* WORK INSTRUCTIONS:
Strip the pictures, then copy the remaining data exactly as it stands.

* SUPPLIED RECORDS:

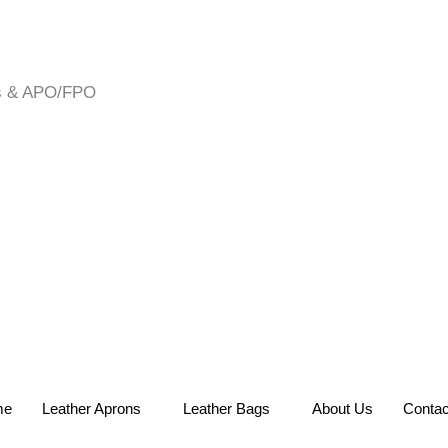
es & APO/FPO
me
Leather Aprons
Leather Bags
About Us
Contac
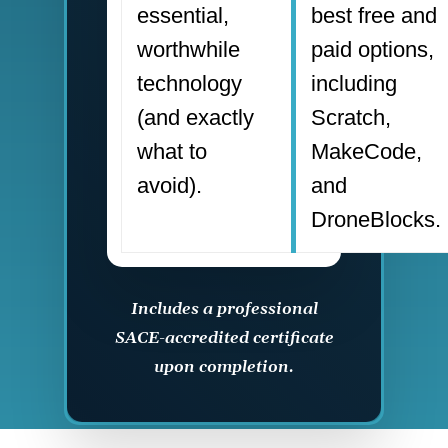
essential,
best free and
worthwhile
paid options,
technology
including
(and exactly
Scratch,
what to
MakeCode,
avoid).
and
DroneBlocks.
Includes a professional
SACE-accredited certificate
upon completion.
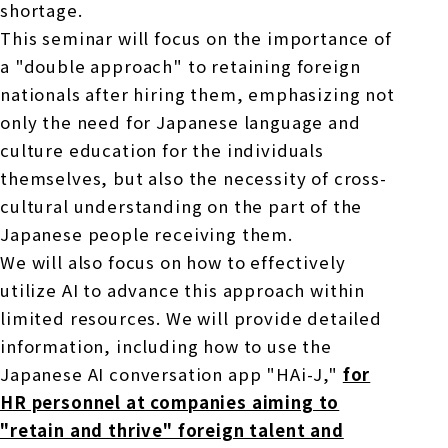
shortage.
This seminar will focus on the importance of
a "double approach" to retaining foreign
nationals after hiring them, emphasizing not
only the need for Japanese language and
culture education for the individuals
themselves, but also the necessity of cross-
cultural understanding on the part of the
Japanese people receiving them.
We will also focus on how to effectively
utilize AI to advance this approach within
limited resources. We will provide detailed
information, including how to use the
Japanese AI conversation app "HAi-J,"
for
HR personnel at companies aiming to
"retain and thrive" foreign talent and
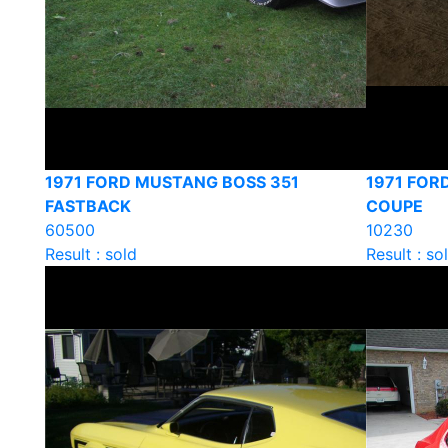
1971 FORD MUSTANG BOSS 351
1971 FOR
FASTBACK
COUPE
60500
10230
Result : sold
Result : so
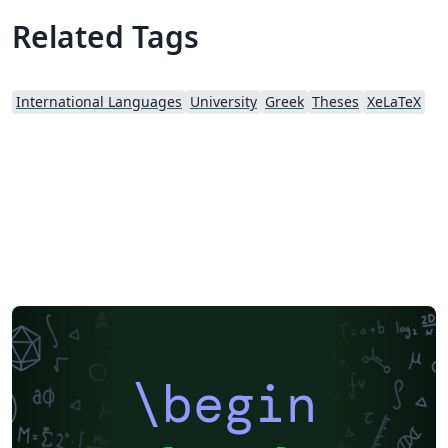
Related Tags
International Languages
University
Greek
Theses
XeLaTeX
\begin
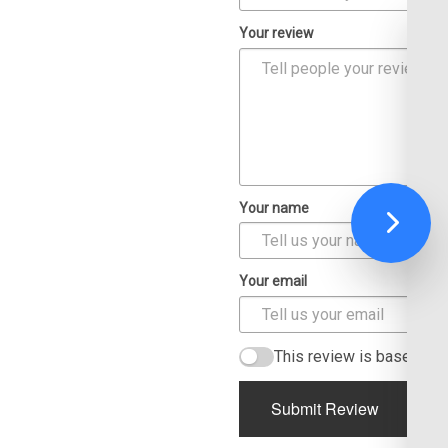
Your review
Your name
Your email
This review is based on
Submit Review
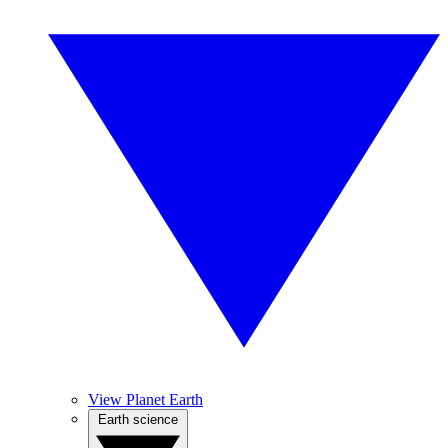
View Planet Earth
Earth science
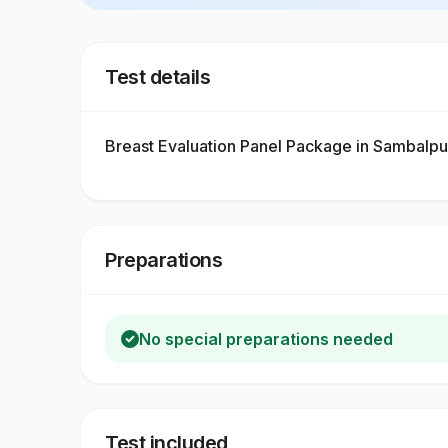
Test details
Breast Evaluation Panel Package in Sambalp
Preparations
No special preparations needed
Test included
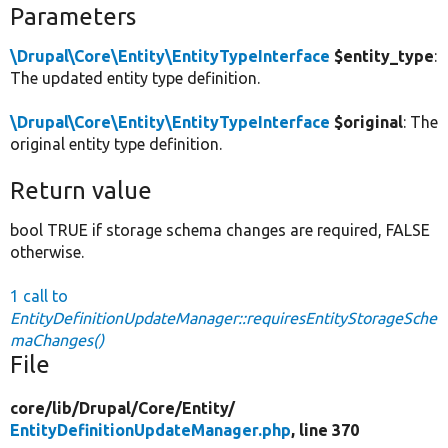
Parameters
\Drupal\Core\Entity\EntityTypeInterface
$entity_type
:
The updated entity type definition.
\Drupal\Core\Entity\EntityTypeInterface
$original
: The
original entity type definition.
Return value
bool TRUE if storage schema changes are required, FALSE
otherwise.
1 call to
EntityDefinitionUpdateManager::requiresEntityStorageSche
maChanges()
File
core/
lib/
Drupal/
Core/
Entity/
EntityDefinitionUpdateManager.php
, line 370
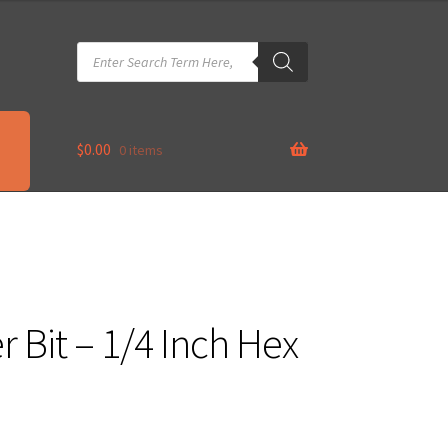
Products
search
$
0.00
0 items
Bit – 1/4 Inch Hex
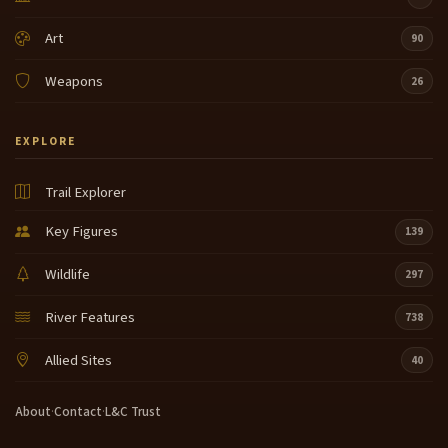
Art
90
Weapons
26
EXPLORE
Trail Explorer
Key Figures
139
Wildlife
297
River Features
738
Allied Sites
40
About
·
Contact
·
L&C Trust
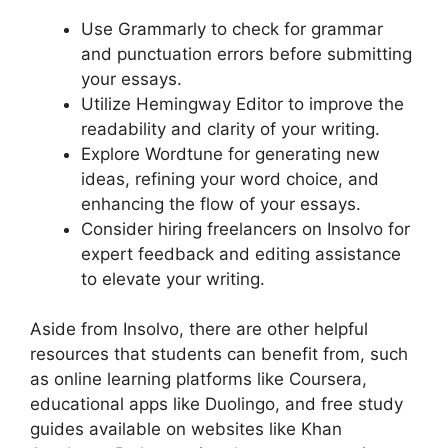
Use Grammarly to check for grammar
and punctuation errors before submitting
your essays.
Utilize Hemingway Editor to improve the
readability and clarity of your writing.
Explore Wordtune for generating new
ideas, refining your word choice, and
enhancing the flow of your essays.
Consider hiring freelancers on Insolvo for
expert feedback and editing assistance
to elevate your writing.
Aside from Insolvo, there are other helpful
resources that students can benefit from, such
as online learning platforms like Coursera,
educational apps like Duolingo, and free study
guides available on websites like Khan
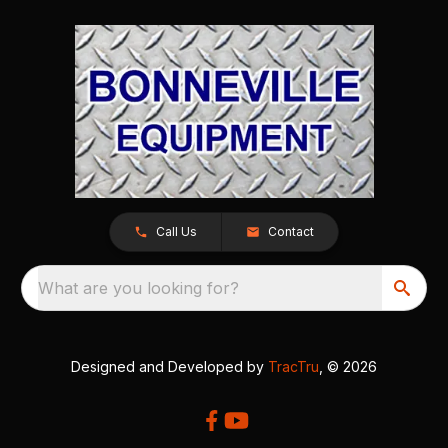
Call Us
Contact
What are you looking for?
Designed and Developed by
TracTru
, © 2026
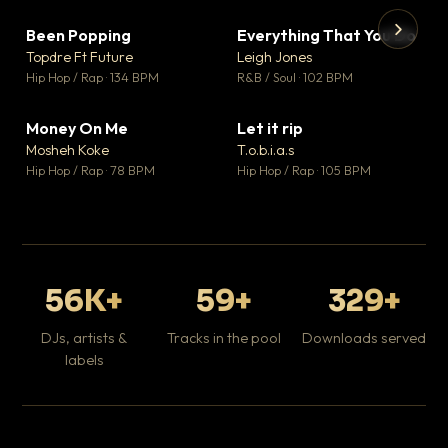
Been Popping
Everything That You Do
▼ 3
▼ 5
♥ 2
♥ 1
Topdre Ft Future
Leigh Jones
💬 2
💬 1
▶
▶
Hip Hop / Rap · 134 BPM
R&B / Soul · 102 BPM
Tr
Mo
Hip
Money On Me
Let it rip
▼ 15
▼ 2
♥ 1
♥ 1
Mosheh Koke
T.o.b.i.a.s
💬 1
💬 1
Hip Hop / Rap · 78 BPM
Hip Hop / Rap · 105 BPM
56K+
59+
329+
DJs, artists &
Tracks in the pool
Downloads served
labels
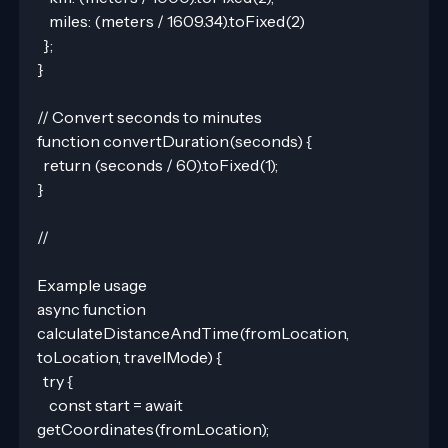
    miles: (meters / 1609.34).toFixed(2)
  };
}
// Convert seconds to minutes
function convertDuration(seconds) {
  return (seconds / 60).toFixed(1);
}
//
Example usage
async function 
calculateDistanceAndTime(fromLocation, 
toLocation, travelMode) {
  try {
    const start = await 
getCoordinates(fromLocation);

* RESULT BELOW:
es & APO/FPO
me
Leather Aprons
Leather Bags
About Us
Contac
essential,
best free and
worthwhile
paid options,
technology
including
(and exactly
Scratch,
what to
MakeCode,
avoid).
and
DroneBlocks.
Includes a professional
SACE-accredited certificate
upon completion.
shortage.
This seminar will focus on the importance of
a "double approach" to retaining foreign
nationals after hiring them, emphasizing not
only the need for Japanese language and
culture education for the individuals
themselves, but also the necessity of cross-
cultural understanding on the part of the
Japanese people receiving them.
We will also focus on how to effectively
utilize AI to advance this approach within
limited resources. We will provide detailed
information, including how to use the
Japanese AI conversation app "HAi-J,"
for
HR personnel at companies aiming to
"retain and thrive" foreign talent and
1971 FORD MUSTANG BOSS 351
1971 FOR
FASTBACK
COUPE
60500
10230
Result : sold
Result : so
Related Tags
International Languages
University
Greek
Theses
XeLaTeX
\begin
Your review
Your name
Your email
This review is based on
Submit Review
View Planet Earth
Earth science
Test details
Breast Evaluation Panel Package in Sambalp
Preparations
No special preparations needed
Test included
Parameters
\Drupal\Core\Entity\EntityTypeInterface
$entity_type
:
The updated entity type definition.
\Drupal\Core\Entity\EntityTypeInterface
$original
: The
original entity type definition.
Return value
bool TRUE if storage schema changes are required, FALSE
otherwise.
1 call to
EntityDefinitionUpdateManager::requiresEntityStorageSche
maChanges()
File
core/
lib/
Drupal/
Core/
Entity/
EntityDefinitionUpdateManager.php
, line 370
Products
search
$
0.00
0 items
Bit – 1/4 Inch Hex
Art
90
Weapons
26
EXPLORE
Trail Explorer
Key Figures
139
Wildlife
297
River Features
738
Allied Sites
40
About
·
Contact
·
L&C Trust
Use Grammarly to check for grammar
and punctuation errors before submitting
your essays.
Utilize Hemingway Editor to improve the
readability and clarity of your writing.
Explore Wordtune for generating new
ideas, refining your word choice, and
enhancing the flow of your essays.
Consider hiring freelancers on Insolvo for
expert feedback and editing assistance
to elevate your writing.
Aside from Insolvo, there are other helpful
resources that students can benefit from, such
as online learning platforms like Coursera,
educational apps like Duolingo, and free study
guides available on websites like Khan
Call Us
Contact
What are you looking for?
Designed and Developed by
TracTru
, © 2026
Been Popping
Everything That You Do
▼ 3
▼ 5
♥ 2
♥ 1
Topdre Ft Future
Leigh Jones
💬 2
💬 1
▶
▶
Hip Hop / Rap · 134 BPM
R&B / Soul · 102 BPM
Tr
Mo
Hip
Money On Me
Let it rip
▼ 15
▼ 2
♥ 1
♥ 1
Mosheh Koke
T.o.b.i.a.s
💬 1
💬 1
Hip Hop / Rap · 78 BPM
Hip Hop / Rap · 105 BPM
56K+
59+
329+
DJs, artists &
Tracks in the pool
Downloads served
labels
    miles: (meters / 1609.34).toFixed(2)
  };
}
// Convert seconds to minutes
function convertDuration(seconds) {
  return (seconds / 60).toFixed(1);
}
//
Example usage
async function 
calculateDistanceAndTime(fromLocation, 
toLocation, travelMode) {
  try {
    const start = await 
getCoordinates(fromLocation);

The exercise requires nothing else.